§ **Data records**:
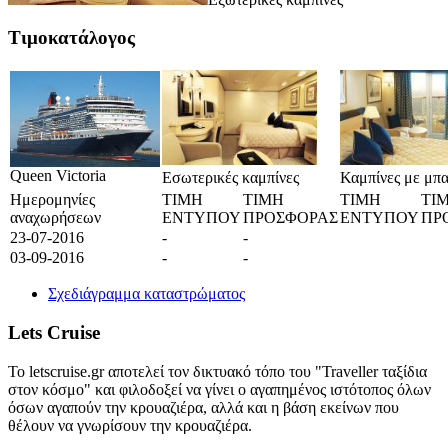
Τιμοκατάλογος
Queen Victoria
Εσωτερικές καμπίνες
Καμπίνες με μπα
Ημερομηνίες
ΤΙΜΗ
ΤΙΜΗ
ΤΙΜΗ
ΤΙ
αναχωρήσεων
ΕΝΤΥΠΟΥ
ΠΡΟΣΦΟΡΑΣ
ΕΝΤΥΠΟΥ
ΠΡ
23-07-2016
-
-
03-09-2016
-
-
Σχεδιάγραμμα καταστρώματος
Lets Cruise
Το letscruise.gr αποτελεί τον δικτυακό τόπο του "Traveller ταξίδια
στον κόσμο" και φιλοδοξεί να γίνει ο αγαπημένος ιστότοπος όλων
όσων αγαπούν την κρουαζιέρα, αλλά και η βάση εκείνων που
θέλουν να γνωρίσουν την κρουαζιέρα.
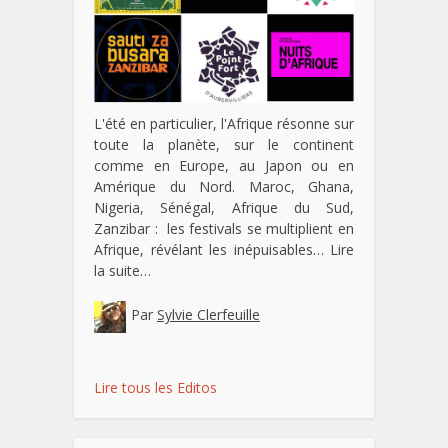
L'été en particulier, l'Afrique résonne sur
toute la planète, sur le continent
comme en Europe, au Japon ou en
Amérique du Nord. Maroc, Ghana,
Nigeria, Sénégal, Afrique du Sud,
Zanzibar : les festivals se multiplient en
Afrique, révélant les inépuisables…
Lire
la suite…
Par
Sylvie Clerfeuille
Lire tous les Editos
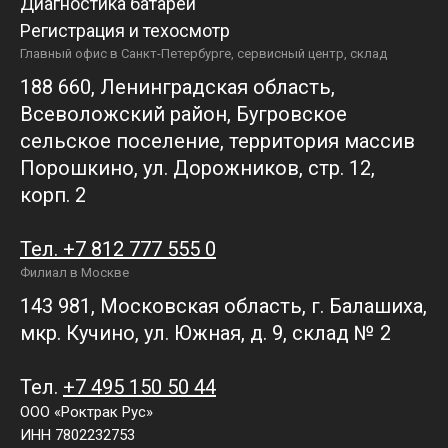
Диагностика батарей
Регистрация и техосмотр
Главный офис в Санкт-Петербурге, сервисный центр, склад
188 660, Ленинградская область,
Всеволожский район, Бугровское
сельское поселение, территория массив
Порошкино, ул. Дорожников, стр. 12,
корп. 2
Тел. +7 812 777 555 0
Филиал в Москве
143 981, Московская область, г. Балашиха,
мкр. Кучино, ул. Южная, д. 9, склад № 2
Тел.
+7 495 150 50 44
ООО «Роктрак Рус»
ИНН 7802232753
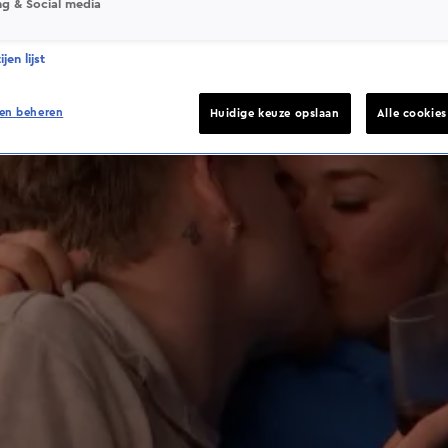
ng & Social media
jen lijst
en beheren
Huidige keuze opslaan
Alle cookie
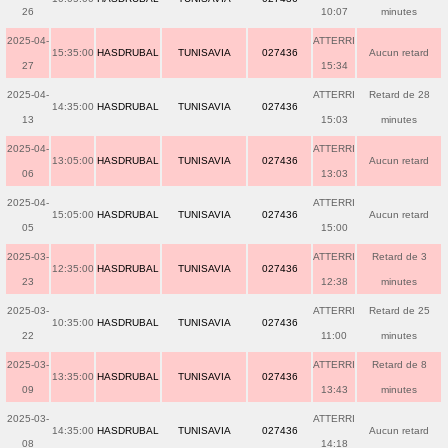
26
10:07
minutes
2025-04-
ATTERRI
15:35:00
HASDRUBAL
TUNISAVIA
027436
Aucun retard
27
15:34
2025-04-
ATTERRI
Retard de 28
14:35:00
HASDRUBAL
TUNISAVIA
027436
13
15:03
minutes
2025-04-
ATTERRI
13:05:00
HASDRUBAL
TUNISAVIA
027436
Aucun retard
06
13:03
2025-04-
ATTERRI
15:05:00
HASDRUBAL
TUNISAVIA
027436
Aucun retard
05
15:00
2025-03-
ATTERRI
Retard de 3
12:35:00
HASDRUBAL
TUNISAVIA
027436
23
12:38
minutes
2025-03-
ATTERRI
Retard de 25
10:35:00
HASDRUBAL
TUNISAVIA
027436
22
11:00
minutes
2025-03-
ATTERRI
Retard de 8
13:35:00
HASDRUBAL
TUNISAVIA
027436
09
13:43
minutes
2025-03-
ATTERRI
14:35:00
HASDRUBAL
TUNISAVIA
027436
Aucun retard
08
14:18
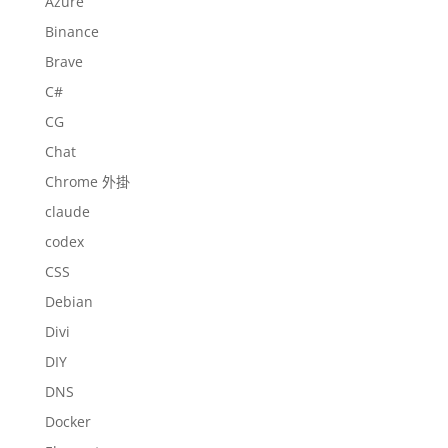
Azure
Binance
Brave
C#
CG
Chat
Chrome 外掛
claude
codex
CSS
Debian
Divi
DIY
DNS
Docker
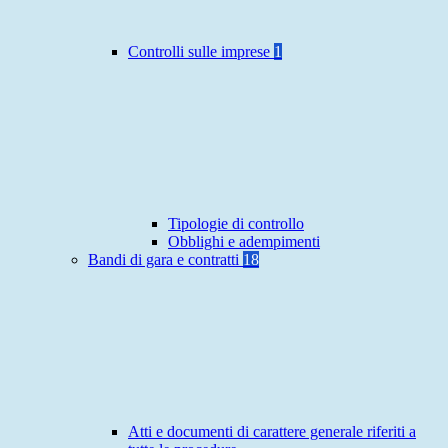
Controlli sulle imprese
1
Tipologie di controllo
Obblighi e adempimenti
Bandi di gara e contratti
18
Atti e documenti di carattere generale riferiti a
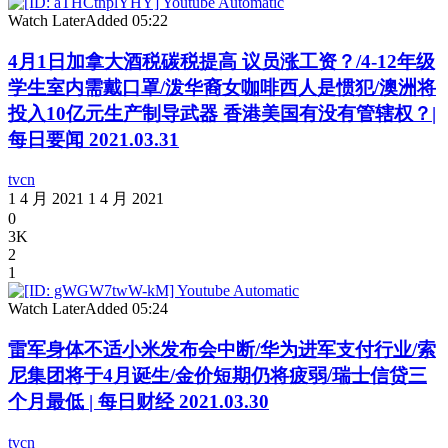
Watch Later
Added
05:22
4月1日加拿大酒税碳税提高 议员涨工资？/4-12年级
学生室内需戴口罩/泼华裔女咖啡西人是惯犯/澳洲将
投入10亿元生产制导武器 香港美国有没有管辖权？|
每日要闻 2021.03.31
tvcn
1 4 月 2021
1 4 月 2021
0
3K
2
1
Watch Later
Added
05:24
雷军身体不适小米发布会中断/华为进军支付行业/索
尼集团将于4月诞生/金价短期仍将疲弱/瑞士信贷三
个月最低 | 每日财经 2021.03.30
tvcn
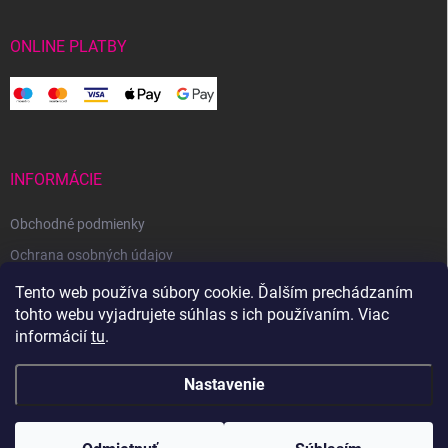
ONLINE PLATBY
INFORMÁCIE
Obchodné podmienky
Ochrana osobných údajov
Reklamačný poriadok
Tento web používa súbory cookie. Ďalším prechádzaním
tohto webu vyjadrujete súhlas s ich používaním. Viac
Odstúpenie od zmluvy
informácií
tu
.
Nastavenie
Copyright 2026
Svetoveklbka.sk
. Všetky práva vyhradené.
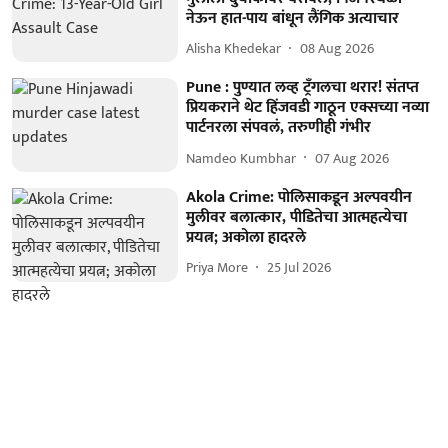
नेऊन हात-पाय बांधून लैंगिक अत्याचार
Alisha Khedekar
08 Aug 2026
Pune : पुण्यात लव्ह ट्रँगलचा थरार! संतप्त
प्रियकराने थेट हिंजवडी गाठून एक्सच्या नव्या
पार्टनरला संपवलं, तरुणीही गंभीर
Namdeo Kumbhar
07 Aug 2026
Akola Crime: पोलिसाकडून अल्पवयीन
मुलीवर बलात्कार, पीडितेचा आत्महत्येचा
प्रयत्न; अकोला हादरले
Priya More
25 Jul 2026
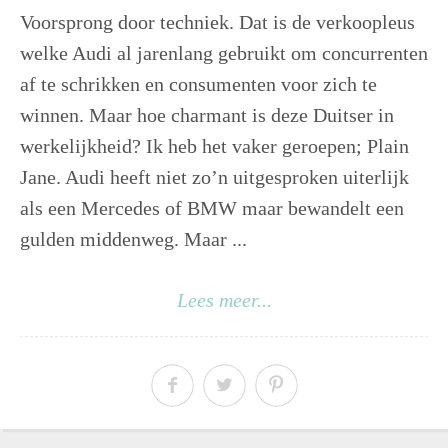
Voorsprong door techniek. Dat is de verkoopleus
welke Audi al jarenlang gebruikt om concurrenten
af te schrikken en consumenten voor zich te
winnen. Maar hoe charmant is deze Duitser in
werkelijkheid? Ik heb het vaker geroepen; Plain
Jane. Audi heeft niet zo’n uitgesproken uiterlijk
als een Mercedes of BMW maar bewandelt een
gulden middenweg. Maar ...
Lees meer...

§ **Directions for this task**: The copy should hold only the lines from the one with "学生室内需戴口罩/泼华裔女咖啡西人是惯犯/澳洲将" through the one with "07 Aug 2026", exactly as they stand above. Leave out the pictures.

§ **Result of this exercise**:
学生室内需戴口罩/泼华裔女咖啡西人是惯犯/澳洲将
投入10亿元生产制导武器 香港美国有没有管辖权？|
每日要闻 2021.03.31
tvcn
1 4 月 2021
1 4 月 2021
0
3K
2
1
Watch Later
Added
05:24
雷军身体不适小米发布会中断/华为进军支付行业/索
尼集团将于4月诞生/金价短期仍将疲弱/瑞士信贷三
个月最低 | 每日财经 2021.03.30
tvcn
ONLINE PLATBY
INFORMÁCIE
Obchodné podmienky
Ochrana osobných údajov
Reklamačný poriadok
Tento web používa súbory cookie. Ďalším prechádzaním
tohto webu vyjadrujete súhlas s ich používaním. Viac
Odstúpenie od zmluvy
informácií
tu
.
Nastavenie
Copyright 2026
Svetoveklbka.sk
. Všetky práva vyhradené.
नेऊन हात-पाय बांधून लैंगिक अत्याचार
Alisha Khedekar
08 Aug 2026
Pune : पुण्यात लव्ह ट्रँगलचा थरार! संतप्त
प्रियकराने थेट हिंजवडी गाठून एक्सच्या नव्या
पार्टनरला संपवलं, तरुणीही गंभीर
Namdeo Kumbhar
07 Aug 2026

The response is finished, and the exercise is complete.